→ Activity: From the first line to the last, retype the records exactly and skip the pictures.
-*-*-
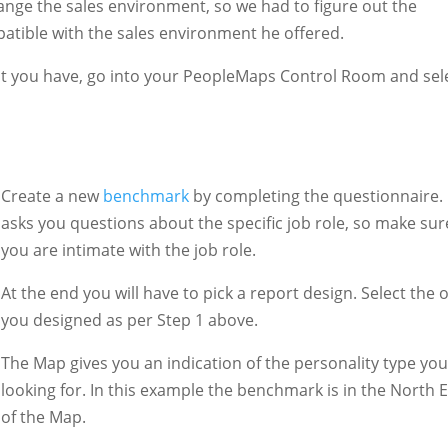
ange the sales environment, so we had to figure out the
atible with the sales environment he offered.
nt you have, go into your PeopleMaps Control Room and sel
Create a new
benchmark
by completing the questionnaire. 
asks you questions about the specific job role, so make sur
you are intimate with the job role.
At the end you will have to pick a report design. Select the 
you designed as per Step 1 above.
The Map gives you an indication of the personality type you
looking for. In this example the benchmark is in the North 
of the Map.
-*-*-
→ Answer for this exercise:
ange the sales environment, so we had to figure out the
atible with the sales environment he offered.
nt you have, go into your PeopleMaps Control Room and sel
Create a new
benchmark
by completing the questionnaire. 
asks you questions about the specific job role, so make sur
you are intimate with the job role.
At the end you will have to pick a report design. Select the 
you designed as per Step 1 above.
The Map gives you an indication of the personality type you
looking for. In this example the benchmark is in the North 
of the Map.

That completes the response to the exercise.